Problem to work on: The records that follow are to be printed exactly, with no images.

Information provided:
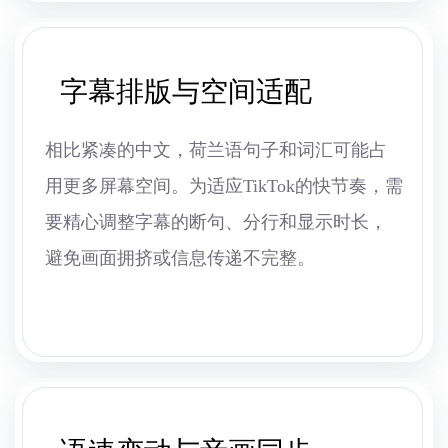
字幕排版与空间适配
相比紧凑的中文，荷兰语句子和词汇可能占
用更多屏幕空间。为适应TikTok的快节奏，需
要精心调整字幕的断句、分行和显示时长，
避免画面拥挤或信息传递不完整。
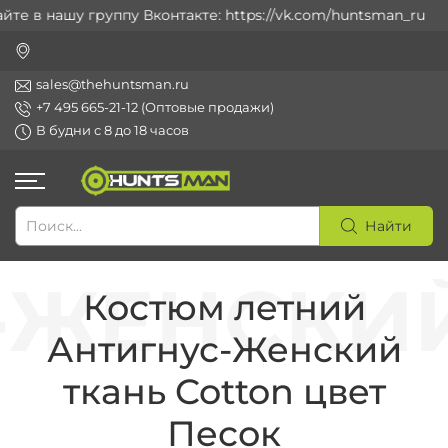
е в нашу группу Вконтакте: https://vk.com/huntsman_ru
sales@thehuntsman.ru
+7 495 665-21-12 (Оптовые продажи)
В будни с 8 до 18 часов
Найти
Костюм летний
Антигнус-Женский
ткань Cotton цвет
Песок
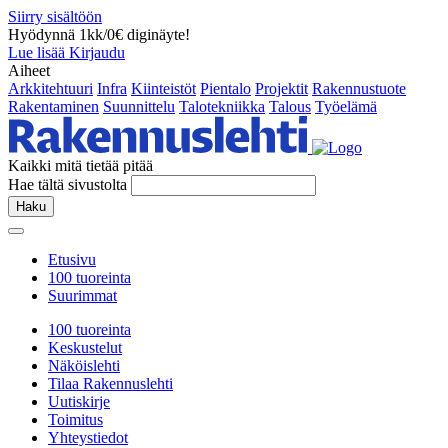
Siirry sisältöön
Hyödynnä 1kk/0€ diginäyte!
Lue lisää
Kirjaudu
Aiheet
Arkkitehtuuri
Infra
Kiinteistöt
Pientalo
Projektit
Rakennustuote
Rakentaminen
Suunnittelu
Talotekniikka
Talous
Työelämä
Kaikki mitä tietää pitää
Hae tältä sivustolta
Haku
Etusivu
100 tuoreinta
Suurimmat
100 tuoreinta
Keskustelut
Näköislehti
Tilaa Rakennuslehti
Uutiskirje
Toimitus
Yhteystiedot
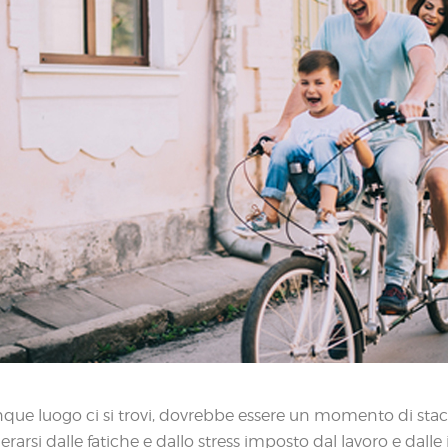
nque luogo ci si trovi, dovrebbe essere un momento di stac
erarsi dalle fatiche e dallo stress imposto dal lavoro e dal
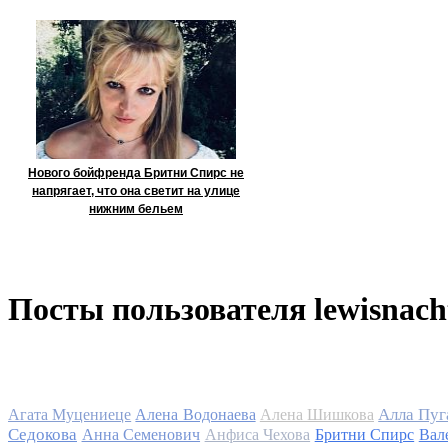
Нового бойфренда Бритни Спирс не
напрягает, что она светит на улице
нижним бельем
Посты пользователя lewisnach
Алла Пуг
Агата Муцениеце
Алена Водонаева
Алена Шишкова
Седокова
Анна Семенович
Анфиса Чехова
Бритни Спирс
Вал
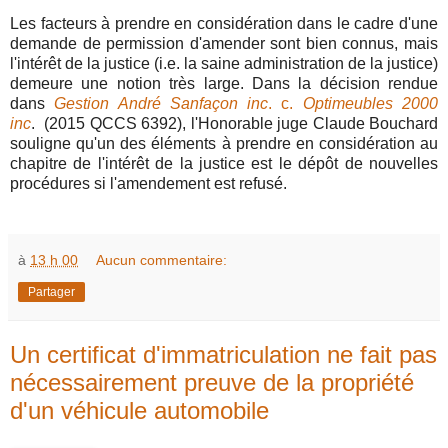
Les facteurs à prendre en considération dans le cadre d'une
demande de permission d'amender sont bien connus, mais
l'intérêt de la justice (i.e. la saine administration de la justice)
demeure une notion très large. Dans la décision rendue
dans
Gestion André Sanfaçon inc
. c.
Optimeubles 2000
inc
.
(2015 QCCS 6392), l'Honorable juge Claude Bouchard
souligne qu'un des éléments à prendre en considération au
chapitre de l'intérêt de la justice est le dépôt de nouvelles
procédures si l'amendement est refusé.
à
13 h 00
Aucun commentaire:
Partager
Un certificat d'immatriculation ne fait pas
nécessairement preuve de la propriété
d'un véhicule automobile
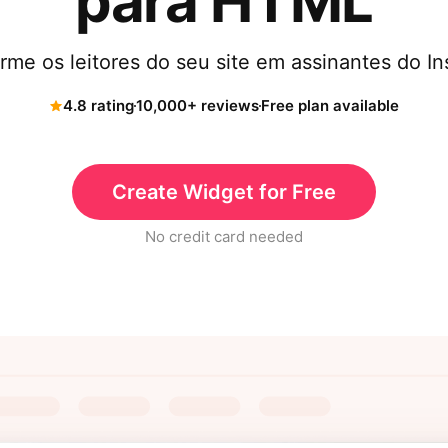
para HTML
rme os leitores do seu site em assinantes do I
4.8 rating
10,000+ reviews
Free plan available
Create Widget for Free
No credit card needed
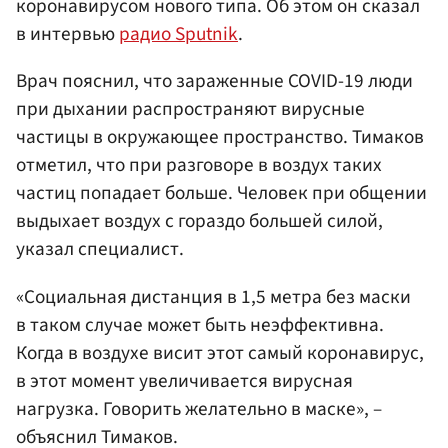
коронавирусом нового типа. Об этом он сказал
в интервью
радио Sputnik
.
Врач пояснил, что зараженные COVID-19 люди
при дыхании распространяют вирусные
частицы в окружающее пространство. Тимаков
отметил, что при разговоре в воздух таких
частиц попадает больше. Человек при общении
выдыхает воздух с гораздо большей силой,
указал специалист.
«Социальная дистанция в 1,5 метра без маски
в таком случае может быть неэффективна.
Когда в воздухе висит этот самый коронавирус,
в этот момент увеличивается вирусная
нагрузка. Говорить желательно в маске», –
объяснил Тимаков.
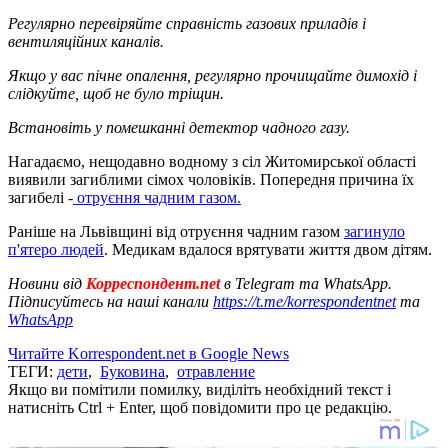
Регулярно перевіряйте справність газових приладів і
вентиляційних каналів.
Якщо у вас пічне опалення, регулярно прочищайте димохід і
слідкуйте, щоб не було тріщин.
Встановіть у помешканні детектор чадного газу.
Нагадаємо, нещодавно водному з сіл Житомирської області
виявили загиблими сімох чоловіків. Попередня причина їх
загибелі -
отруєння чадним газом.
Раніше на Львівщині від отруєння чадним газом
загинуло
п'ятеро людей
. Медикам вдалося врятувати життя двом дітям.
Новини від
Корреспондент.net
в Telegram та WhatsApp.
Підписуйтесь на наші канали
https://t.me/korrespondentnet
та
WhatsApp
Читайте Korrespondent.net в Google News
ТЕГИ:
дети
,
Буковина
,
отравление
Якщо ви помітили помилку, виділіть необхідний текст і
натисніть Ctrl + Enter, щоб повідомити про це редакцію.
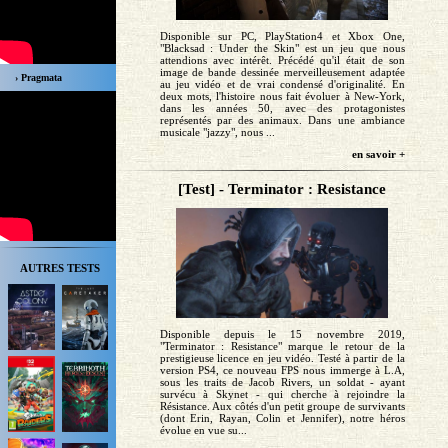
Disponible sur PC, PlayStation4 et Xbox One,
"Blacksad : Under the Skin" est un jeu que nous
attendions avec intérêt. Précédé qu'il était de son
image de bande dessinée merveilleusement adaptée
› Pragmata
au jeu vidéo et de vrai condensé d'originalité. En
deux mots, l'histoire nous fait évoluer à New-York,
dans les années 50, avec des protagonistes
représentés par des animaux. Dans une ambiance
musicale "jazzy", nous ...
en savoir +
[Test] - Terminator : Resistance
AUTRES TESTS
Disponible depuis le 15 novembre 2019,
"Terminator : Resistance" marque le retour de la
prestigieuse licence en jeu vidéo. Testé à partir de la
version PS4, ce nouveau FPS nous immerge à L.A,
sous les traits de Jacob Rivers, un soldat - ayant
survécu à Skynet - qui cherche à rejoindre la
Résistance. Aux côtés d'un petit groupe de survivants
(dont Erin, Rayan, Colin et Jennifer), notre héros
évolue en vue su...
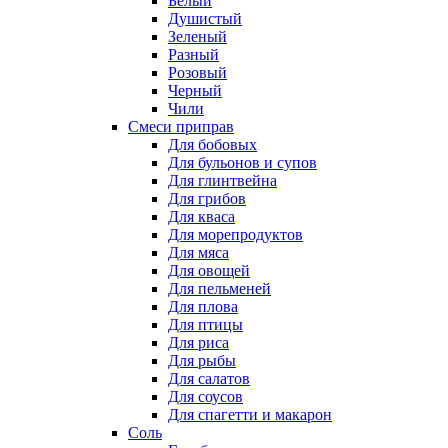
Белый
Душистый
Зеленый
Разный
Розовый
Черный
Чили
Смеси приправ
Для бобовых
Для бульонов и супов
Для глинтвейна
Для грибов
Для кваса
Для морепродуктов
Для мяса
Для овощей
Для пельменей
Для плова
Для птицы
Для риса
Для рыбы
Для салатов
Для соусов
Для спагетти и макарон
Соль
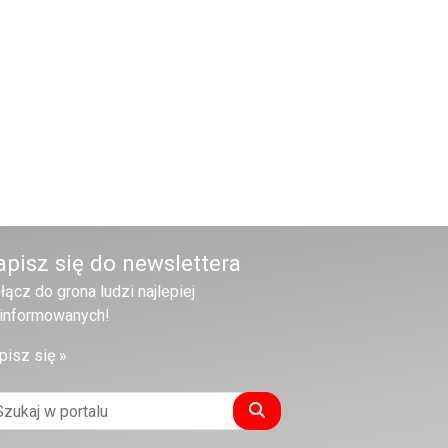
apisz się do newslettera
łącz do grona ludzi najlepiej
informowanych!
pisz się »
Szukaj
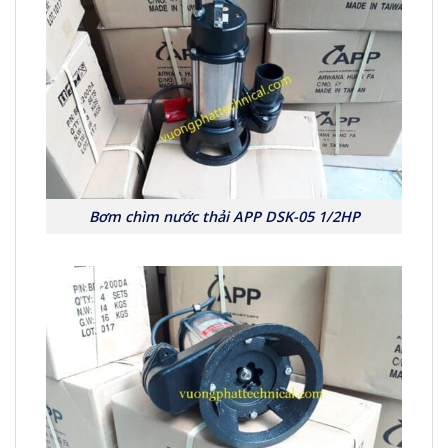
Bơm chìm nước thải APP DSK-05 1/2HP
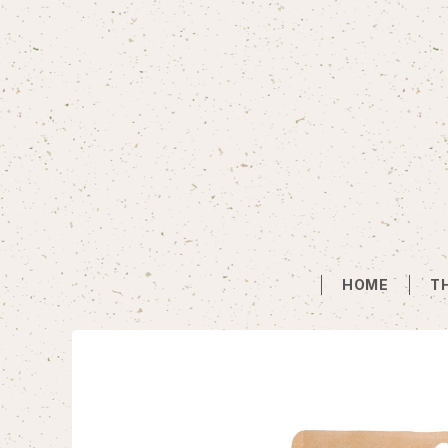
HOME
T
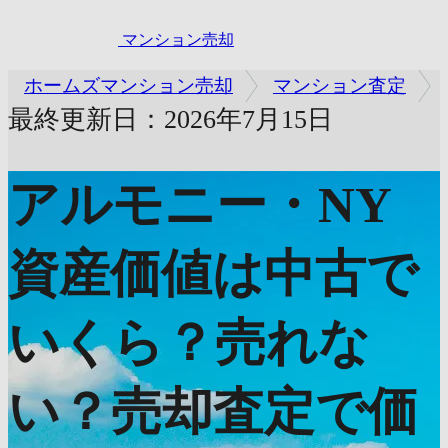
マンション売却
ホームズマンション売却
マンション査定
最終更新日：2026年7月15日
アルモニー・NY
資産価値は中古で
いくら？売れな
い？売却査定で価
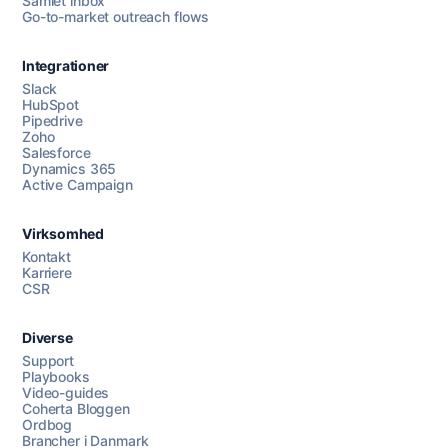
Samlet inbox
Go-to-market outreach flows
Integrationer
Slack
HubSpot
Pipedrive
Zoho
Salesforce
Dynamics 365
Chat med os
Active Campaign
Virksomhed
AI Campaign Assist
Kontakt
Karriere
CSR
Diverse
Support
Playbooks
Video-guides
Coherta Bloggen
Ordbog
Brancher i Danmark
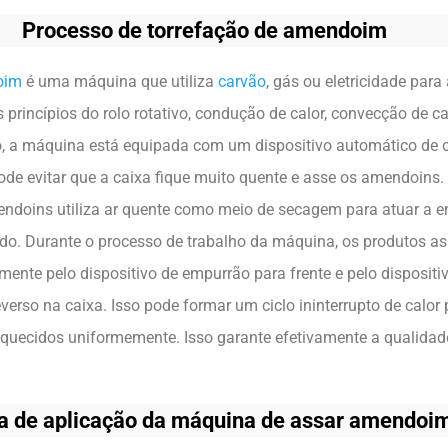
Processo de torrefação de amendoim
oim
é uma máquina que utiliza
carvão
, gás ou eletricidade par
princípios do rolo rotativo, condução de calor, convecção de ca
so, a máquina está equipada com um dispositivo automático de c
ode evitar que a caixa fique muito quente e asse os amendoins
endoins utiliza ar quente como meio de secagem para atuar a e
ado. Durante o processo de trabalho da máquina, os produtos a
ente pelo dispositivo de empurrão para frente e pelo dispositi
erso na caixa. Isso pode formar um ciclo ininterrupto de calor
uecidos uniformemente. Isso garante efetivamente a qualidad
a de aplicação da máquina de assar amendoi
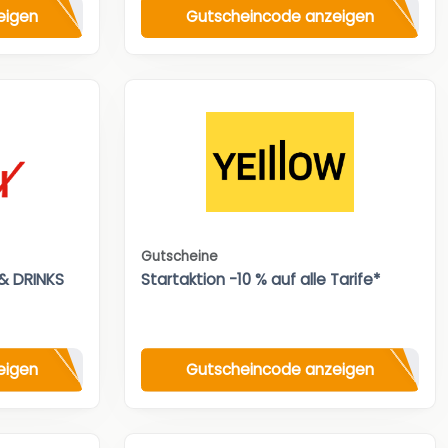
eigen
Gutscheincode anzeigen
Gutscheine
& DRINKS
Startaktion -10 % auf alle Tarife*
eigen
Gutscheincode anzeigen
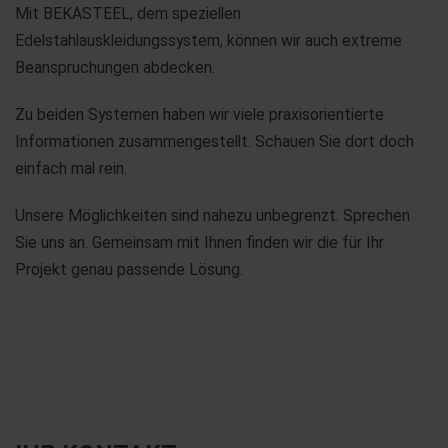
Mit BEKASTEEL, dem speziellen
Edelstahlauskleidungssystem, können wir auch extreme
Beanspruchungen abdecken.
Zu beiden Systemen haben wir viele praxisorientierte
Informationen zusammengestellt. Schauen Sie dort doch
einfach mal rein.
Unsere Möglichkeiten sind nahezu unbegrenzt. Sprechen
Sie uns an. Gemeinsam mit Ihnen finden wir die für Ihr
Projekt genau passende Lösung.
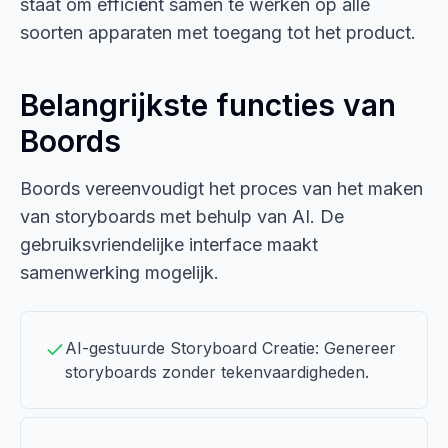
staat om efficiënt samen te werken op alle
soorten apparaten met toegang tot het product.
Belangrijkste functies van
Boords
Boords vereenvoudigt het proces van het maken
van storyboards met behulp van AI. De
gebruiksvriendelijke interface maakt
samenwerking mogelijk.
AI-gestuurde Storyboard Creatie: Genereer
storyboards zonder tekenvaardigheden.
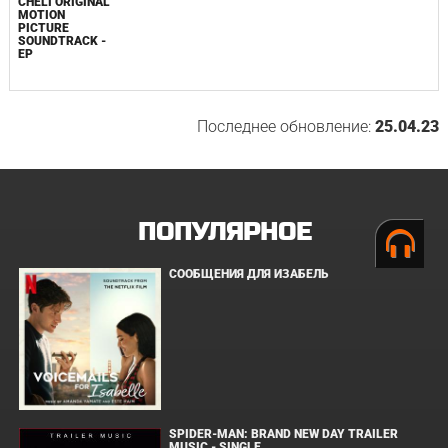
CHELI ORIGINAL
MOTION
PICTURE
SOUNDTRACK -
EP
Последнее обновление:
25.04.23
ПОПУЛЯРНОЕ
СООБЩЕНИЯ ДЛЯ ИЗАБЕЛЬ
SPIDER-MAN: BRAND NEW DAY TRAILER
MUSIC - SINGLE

Response area:
字幕排版与空间适配
相比紧凑的中文，荷兰语句子和词汇可能占
用更多屏幕空间。为适应TikTok的快节奏，需
要精心调整字幕的断句、分行和显示时长，
避免画面拥挤或信息传递不完整。
е в нашу группу Вконтакте: https://vk.com/huntsman_ru
sales@thehuntsman.ru
+7 495 665-21-12 (Оптовые продажи)
В будни с 8 до 18 часов
Найти
Костюм летний
Антигнус-Женский
ткань Cotton цвет
Песок
Siirry sisältöön
Hyödynnä 1kk/0€ diginäyte!
Lue lisää
Kirjaudu
Aiheet
Arkkitehtuuri
Infra
Kiinteistöt
Pientalo
Projektit
Rakennustuote
Rakentaminen
Suunnittelu
Talotekniikka
Talous
Työelämä
Kaikki mitä tietää pitää
Hae tältä sivustolta
Haku
Etusivu
100 tuoreinta
Suurimmat
100 tuoreinta
Keskustelut
Näköislehti
Tilaa Rakennuslehti
Uutiskirje
Toimitus
Yhteystiedot
nque luogo ci si trovi, dovrebbe essere un momento di stac
erarsi dalle fatiche e dallo stress imposto dal lavoro e dal
Нового бойфренда Бритни Спирс не
напрягает, что она светит на улице
нижним бельем
Посты пользователя lewisnach
Алла Пуг
Агата Муцениеце
Алена Водонаева
Алена Шишкова
Седокова
Анна Семенович
Анфиса Чехова
Бритни Спирс
Вал
Les facteurs à prendre en considération dans le cadre d'une
demande de permission d'amender sont bien connus, mais
l'intérêt de la justice (i.e. la saine administration de la justice)
demeure une notion très large. Dans la décision rendue
dans
Gestion André Sanfaçon inc
. c.
Optimeubles 2000
inc
.
(2015 QCCS 6392), l'Honorable juge Claude Bouchard
souligne qu'un des éléments à prendre en considération au
chapitre de l'intérêt de la justice est le dépôt de nouvelles
procédures si l'amendement est refusé.
à
13 h 00
Aucun commentaire:
Partager
Un certificat d'immatriculation ne fait pas
nécessairement preuve de la propriété
d'un véhicule automobile
para HTML
rme os leitores do seu site em assinantes do I
4.8 rating
10,000+ reviews
Free plan available
Create Widget for Free
No credit card needed
коронавирусом нового типа. Об этом он сказал
в интервью
радио Sputnik
.
Врач пояснил, что зараженные COVID-19 люди
при дыхании распространяют вирусные
частицы в окружающее пространство. Тимаков
отметил, что при разговоре в воздух таких
частиц попадает больше. Человек при общении
выдыхает воздух с гораздо большей силой,
указал специалист.
«Социальная дистанция в 1,5 метра без маски
в таком случае может быть неэффективна.
Когда в воздухе висит этот самый коронавирус,
в этот момент увеличивается вирусная
нагрузка. Говорить желательно в маске», –
объяснил Тимаков.
Регулярно перевіряйте справність газових приладів і
вентиляційних каналів.
Якщо у вас пічне опалення, регулярно прочищайте димохід і
слідкуйте, щоб не було тріщин.
Встановіть у помешканні детектор чадного газу.
Нагадаємо, нещодавно водному з сіл Житомирської області
виявили загиблими сімох чоловіків. Попередня причина їх
загибелі -
отруєння чадним газом.
Раніше на Львівщині від отруєння чадним газом
загинуло
п'ятеро людей
. Медикам вдалося врятувати життя двом дітям.
Новини від
Корреспондент.net
в Telegram та WhatsApp.
Підписуйтесь на наші канали
https://t.me/korrespondentnet
та
WhatsApp
Читайте Korrespondent.net в Google News
ТЕГИ:
дети
,
Буковина
,
отравление
Якщо ви помітили помилку, виділіть необхідний текст і
натисніть Ctrl + Enter, щоб повідомити про це редакцію.
Disponible sur PC, PlayStation4 et Xbox One,
"Blacksad : Under the Skin" est un jeu que nous
attendions avec intérêt. Précédé qu'il était de son
image de bande dessinée merveilleusement adaptée
› Pragmata
au jeu vidéo et de vrai condensé d'originalité. En
deux mots, l'histoire nous fait évoluer à New-York,
dans les années 50, avec des protagonistes
représentés par des animaux. Dans une ambiance
musicale "jazzy", nous ...
en savoir +
[Test] - Terminator : Resistance
AUTRES TESTS
Disponible depuis le 15 novembre 2019,
"Terminator : Resistance" marque le retour de la
prestigieuse licence en jeu vidéo. Testé à partir de la
version PS4, ce nouveau FPS nous immerge à L.A,
sous les traits de Jacob Rivers, un soldat - ayant
survécu à Skynet - qui cherche à rejoindre la
Résistance. Aux côtés d'un petit groupe de survivants
(dont Erin, Rayan, Colin et Jennifer), notre héros
évolue en vue su...
Белый
Душистый
Зеленый
Разный
Розовый
Черный
Чили
Смеси приправ
Для бобовых
Для бульонов и супов
Для глинтвейна
Для грибов
Для кваса
Для морепродуктов
Для мяса
Для овощей
Для пельменей
Для плова
Для птицы
Для риса
Для рыбы
Для салатов
Для соусов
Для спагетти и макарон
Соль
apisz się do newslettera
łącz do grona ludzi najlepiej
informowanych!
pisz się »
Szukaj
Bơm chìm nước thải APP DSK-05 1/2HP
HOME
T
マンション売却
ホームズマンション売却
マンション査定
最終更新日：2026年7月15日
アルモニー・NY
資産価値は中古で
いくら？売れな
い？売却査定で価
Samlet inbox
Go-to-market outreach flows
Integrationer
Slack
HubSpot
Pipedrive
Zoho
Salesforce
Dynamics 365
Chat med os
Active Campaign
Virksomhed
AI Campaign Assist
Kontakt
Karriere
CSR
Diverse
Support
Playbooks
Video-guides
Coherta Bloggen
Ordbog
Brancher i Danmark
Processo de torrefação de amendoim
oim
é uma máquina que utiliza
carvão
, gás ou eletricidade par
princípios do rolo rotativo, condução de calor, convecção de ca
so, a máquina está equipada com um dispositivo automático de c
ode evitar que a caixa fique muito quente e asse os amendoins
endoins utiliza ar quente como meio de secagem para atuar a e
ado. Durante o processo de trabalho da máquina, os produtos a
ente pelo dispositivo de empurrão para frente e pelo dispositi
erso na caixa. Isso pode formar um ciclo ininterrupto de calor
uecidos uniformemente. Isso garante efetivamente a qualidad
a de aplicação da máquina de assar amendoi
eigen
Gutscheincode anzeigen
Gutscheine
& DRINKS
Startaktion -10 % auf alle Tarife*
eigen
Gutscheincode anzeigen
Mit BEKASTEEL, dem speziellen
Edelstahlauskleidungssystem, können wir auch extreme
Beanspruchungen abdecken.
Zu beiden Systemen haben wir viele praxisorientierte
Informationen zusammengestellt. Schauen Sie dort doch
einfach mal rein.
Unsere Möglichkeiten sind nahezu unbegrenzt. Sprechen
Sie uns an. Gemeinsam mit Ihnen finden wir die für Ihr
Projekt genau passende Lösung.
staat om efficiënt samen te werken op alle
soorten apparaten met toegang tot het product.
Belangrijkste functies van
Boords
Boords vereenvoudigt het proces van het maken
van storyboards met behulp van AI. De
gebruiksvriendelijke interface maakt
samenwerking mogelijk.
AI-gestuurde Storyboard Creatie: Genereer
storyboards zonder tekenvaardigheden.
CHELI ORIGINAL
MOTION
PICTURE
SOUNDTRACK -
EP
Последнее обновление:
25.04.23
ПОПУЛЯРНОЕ
СООБЩЕНИЯ ДЛЯ ИЗАБЕЛЬ
SPIDER-MAN: BRAND NEW DAY TRAILER
MUSIC - SINGLE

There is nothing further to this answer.